§ Action item
From the first line to the last, repeat the data exactly and drop the pictures.

Records for this task below:

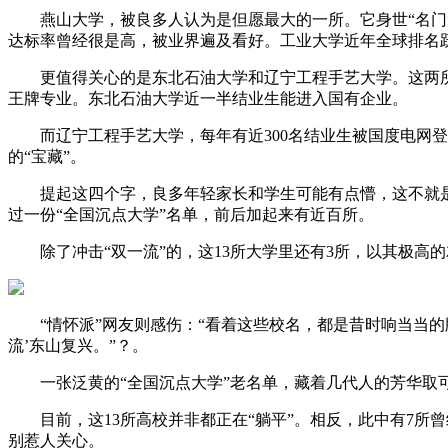
燕山大学，被良多人认为是但愿最大的一所。它身世“名门”
达标率曾经很是高，被业界遍及看好。工业大学近年全球排名跃
更值得关心的是东北石油大学和辽宁工程手艺大学。这两所学
王牌专业。东北石油大学近一半结业生能进入国有企业。
而辽宁工程手艺大学，每年有近300名结业生被国度电网登科
的“宝藏”。
提起这四个字，良多年轻家长和学生可能有点懵，这不就是985
过一份“全国沉点大学”名单，前后加起来有近百所。
除了冲击“双一流”的，这13所大学里还有3所，以其极高的
“情怀派”网友则感伤：“看着这些校名，都是昔时响当当的
流’东山复兴。”？。
一张泛黄的“全国沉点大学”老名单，藏着几代人的芳华取可
目前，这13所高校并非都正在“躺平”。相反，此中有7所曾
别惹人关心。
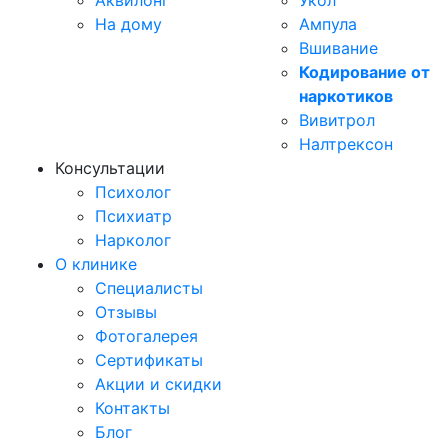
Аквилонг
Укол
На дому
Ампула
Вшивание
Кодирование от
наркотиков
Вивитрол
Налтрексон
Консультации
Психолог
Психиатр
Нарколог
О клинике
Специалисты
Отзывы
Фотогалерея
Сертификаты
Акции и скидки
Контакты
Блог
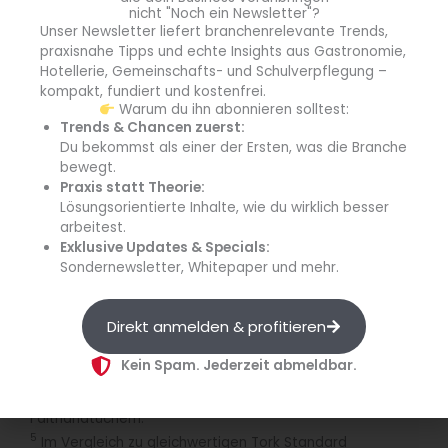
nicht "Noch ein Newsletter"?
Unser Newsletter liefert branchenrelevante Trends,
Innovator
praxisnahe Tipps und echte Insights aus Gastronomie,
Hotellerie, Gemeinschafts- und Schulverpflegung –
Der Hygiene-Spezialist Tork entwickelt seine 
kompakt, fundiert und kostenfrei.
Produkte regelmäßig weiter. Erst Mitte 2023 
Warum du ihn abonnieren solltest:
wurden die Tork Xpressnap-Serie verbessert. Mehr 
Trends & Chancen zuerst:
Du bekommst als einer der Ersten, was die Branche
darüber lesen Sie 
hier
.
bewegt.
Praxis statt Theorie:
Lösungsorientierte Inhalte, wie du wirklich besser
Quelle: Tork/Essity
arbeitest.
Exklusive Updates & Specials:
Sondernewsletter, Whitepaper und mehr.
1
Im Vergleich zu Tork Matic und Tork PeakServe.
2
Im Vergleich zu gleichwertigen Tork Standard
Falthandtüchern.
Direkt anmelden & profitieren
3
Im Vergleich zu gleichwertigen Tork Standard
Kein Spam. Jederzeit abmeldbar.
Falthandtüchern im Tork H2-Mini-Spender.
4
Im Vergleich zu gleichwertigen Tork Standard
Falthandtüchern.
5
Im Vergleich zu gleichwertigen Tork Standard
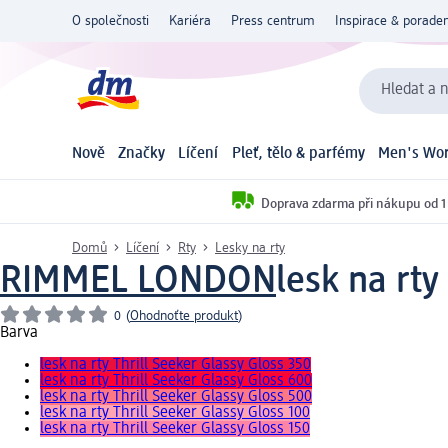
O společnosti
Kariéra
Press centrum
Inspirace & poraden
Hledat a n
Nově
Značky
Líčení
Pleť, tělo & parfémy
Men's Wor
Doprava zdarma při nákupu od 1
Domů
Líčení
Rty
Lesky na rty
RIMMEL LONDON
lesk na rty
0
(
Ohodnoťte produkt
)
Barva
lesk na rty Thrill Seeker Glassy Gloss 350
lesk na rty Thrill Seeker Glassy Gloss 600
lesk na rty Thrill Seeker Glassy Gloss 500
lesk na rty Thrill Seeker Glassy Gloss 100
lesk na rty Thrill Seeker Glassy Gloss 150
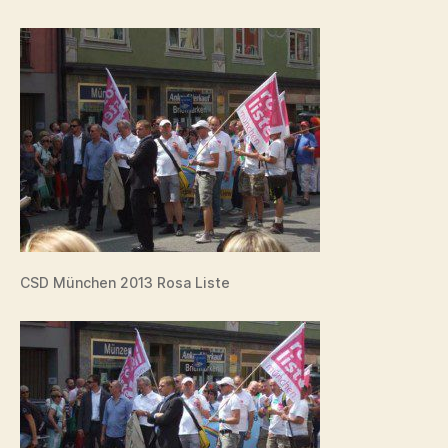
CSD München 2013 Rosa Liste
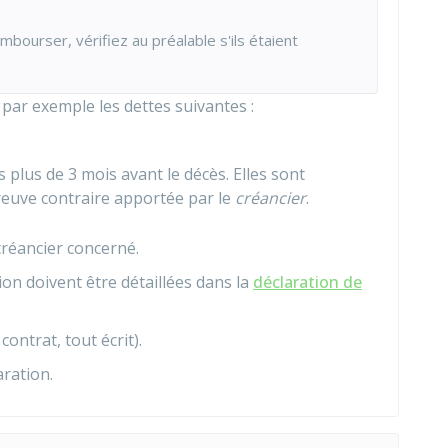
bourser, vérifiez au préalable s'ils étaient
 par exemple les dettes suivantes :
 plus de 3 mois avant le décès. Elles sont
euve contraire apportée par le
créancier
.
créancier concerné.
on doivent être détaillées dans la
déclaration de
contrat, tout écrit).
aration.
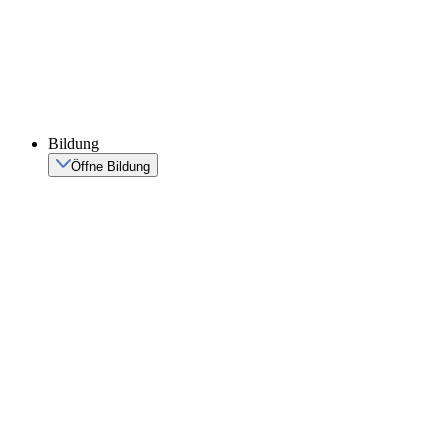
Bildung
Öffne Bildung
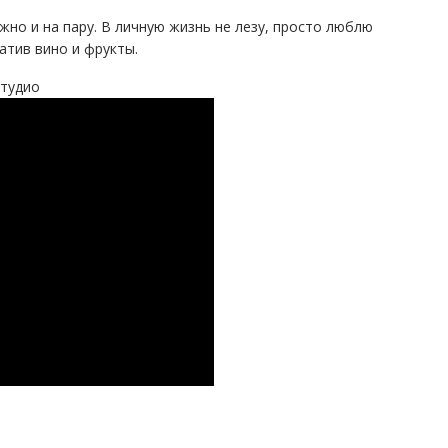
жно и на пару. В личную жизнь не лезу, просто люблю
атив вино и фрукты.
cтудио
, сексуальная еще и страстная девушка ищет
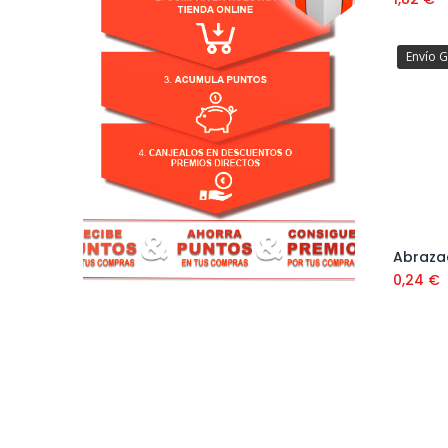
Envío G
0,24
€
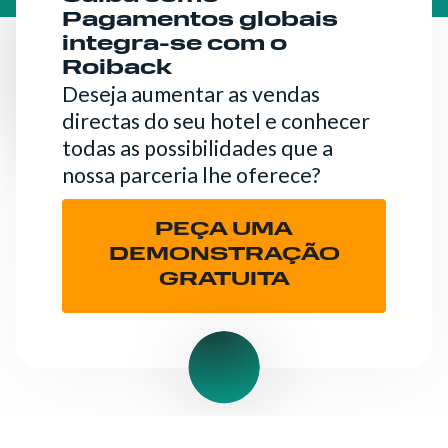
Pagamentos globais
integra-se com o
Roiback
Deseja aumentar as vendas
directas do seu hotel e conhecer
todas as possibilidades que a
nossa parceria lhe oferece?
PEÇA UMA
DEMONSTRAÇÃO
GRATUITA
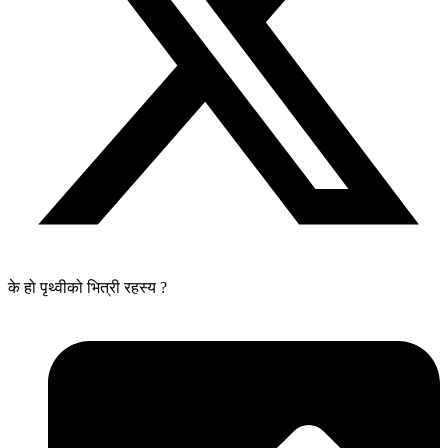
के हो पृथ्वीको भित्री रहस्य ?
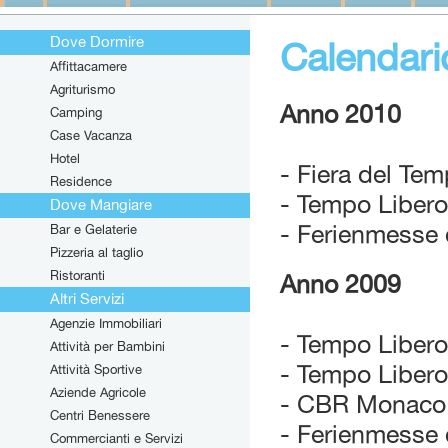
Dove Dormire
Calendari
Affittacamere
Agriturismo
Anno 2010
Camping
Case Vacanza
Hotel
- Fiera del Te
Residence
- Tempo Libero
Dove Mangiare
- Ferienmesse d
Bar e Gelaterie
Pizzeria al taglio
Ristoranti
Anno 2009
Altri Servizi
Agenzie Immobiliari
- Tempo Libero 
Attività per Bambini
- Tempo Libero
Attività Sportive
Aziende Agricole
- CBR Monaco G
Centri Benessere
- Ferienmesse d
Commercianti e Servizi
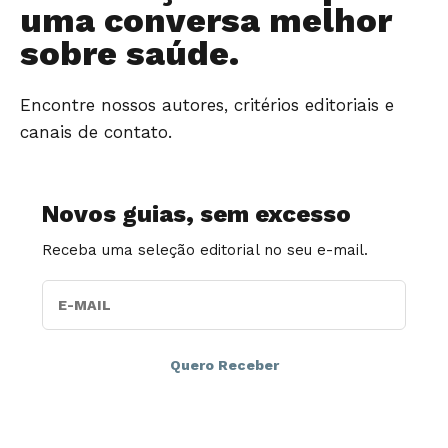
uma conversa melhor
sobre saúde.
Encontre nossos autores, critérios editoriais e
canais de contato.
Novos guias, sem excesso
Receba uma seleção editorial no seu e-mail.
E-MAIL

End of Records for this task.

§ Output for this task
燕山大学，被良多人认为是但愿最大的一所。它身世“名门”
达标率曾经很是高，被业界遍及看好。工业大学近年全球排名跃
更值得关心的是东北石油大学和辽宁工程手艺大学。这两所学
王牌专业。东北石油大学近一半结业生能进入国有企业。
而辽宁工程手艺大学，每年有近300名结业生被国度电网登科
的“宝藏”。
提起这四个字，良多年轻家长和学生可能有点懵，这不就是985
过一份“全国沉点大学”名单，前后加起来有近百所。
除了冲击“双一流”的，这13所大学里还有3所，以其极高的
“情怀派”网友则感伤：“看着这些校名，都是昔时响当当的
流’东山复兴。”？。
一张泛黄的“全国沉点大学”老名单，藏着几代人的芳华取可
目前，这13所高校并非都正在“躺平”。相反，此中有7所曾
别惹人关心。
Аквилонг
Укол
На дому
Ампула
Вшивание
Кодирование от
наркотиков
Вивитрол
Налтрексон
Консультации
Психолог
Психиатр
Нарколог
О клинике
Специалисты
Отзывы
Фотогалерея
Сертификаты
Акции и скидки
Контакты
Блог
nicht "Noch ein Newsletter"?
Unser Newsletter liefert branchenrelevante Trends,
Innovator
praxisnahe Tipps und echte Insights aus Gastronomie,
Hotellerie, Gemeinschafts- und Schulverpflegung –
Der Hygiene-Spezialist Tork entwickelt seine 
kompakt, fundiert und kostenfrei.
Produkte regelmäßig weiter. Erst Mitte 2023 
Warum du ihn abonnieren solltest:
wurden die Tork Xpressnap-Serie verbessert. Mehr 
Trends & Chancen zuerst:
Du bekommst als einer der Ersten, was die Branche
darüber lesen Sie 
hier
.
bewegt.
Praxis statt Theorie:
Lösungsorientierte Inhalte, wie du wirklich besser
Quelle: Tork/Essity
arbeitest.
Exklusive Updates & Specials:
Sondernewsletter, Whitepaper und mehr.
1
Im Vergleich zu Tork Matic und Tork PeakServe.
2
Im Vergleich zu gleichwertigen Tork Standard
Falthandtüchern.
Direkt anmelden & profitieren
3
Im Vergleich zu gleichwertigen Tork Standard
Kein Spam. Jederzeit abmeldbar.
Falthandtüchern im Tork H2-Mini-Spender.
4
Im Vergleich zu gleichwertigen Tork Standard
Falthandtüchern.
5
Im Vergleich zu gleichwertigen Tork Standard
O společnosti
Kariéra
Press centrum
Inspirace & poraden
Hledat a n
Nově
Značky
Líčení
Pleť, tělo & parfémy
Men's Wor
Doprava zdarma při nákupu od 1
Domů
Líčení
Rty
Lesky na rty
RIMMEL LONDON
lesk na rty
0
(
Ohodnoťte produkt
)
Barva
lesk na rty Thrill Seeker Glassy Gloss 350
lesk na rty Thrill Seeker Glassy Gloss 600
lesk na rty Thrill Seeker Glassy Gloss 500
lesk na rty Thrill Seeker Glassy Gloss 100
lesk na rty Thrill Seeker Glassy Gloss 150
CSD München 2013 Rosa Liste
bourser, vérifiez au préalable s'ils étaient
 par exemple les dettes suivantes :
 plus de 3 mois avant le décès. Elles sont
euve contraire apportée par le
créancier
.
créancier concerné.
on doivent être détaillées dans la
déclaration de
contrat, tout écrit).
aration.
Bildung
Öffne Bildung
жно и на пару. В личную жизнь не лезу, просто люблю
атив вино и фрукты.
cтудио
, сексуальная еще и страстная девушка ищет
Envío G
0,24
€
Pagamentos globais
integra-se com o
Roiback
Deseja aumentar as vendas
directas do seu hotel e conhecer
todas as possibilidades que a
nossa parceria lhe oferece?
PEÇA UMA
DEMONSTRAÇÃO
GRATUITA
के हो पृथ्वीको भित्री रहस्य ?
Dove Dormire
Calendari
Affittacamere
Agriturismo
Anno 2010
Camping
Case Vacanza
Hotel
- Fiera del Te
Residence
- Tempo Libero
Dove Mangiare
- Ferienmesse d
Bar e Gelaterie
Pizzeria al taglio
Ristoranti
Anno 2009
Altri Servizi
Agenzie Immobiliari
- Tempo Libero 
Attività per Bambini
- Tempo Libero
Attività Sportive
Aziende Agricole
- CBR Monaco G
Centri Benessere
- Ferienmesse d
Commercianti e Servizi
uma conversa melhor
sobre saúde.
Encontre nossos autores, critérios editoriais e
canais de contato.
Novos guias, sem excesso
Receba uma seleção editorial no seu e-mail.
E-MAIL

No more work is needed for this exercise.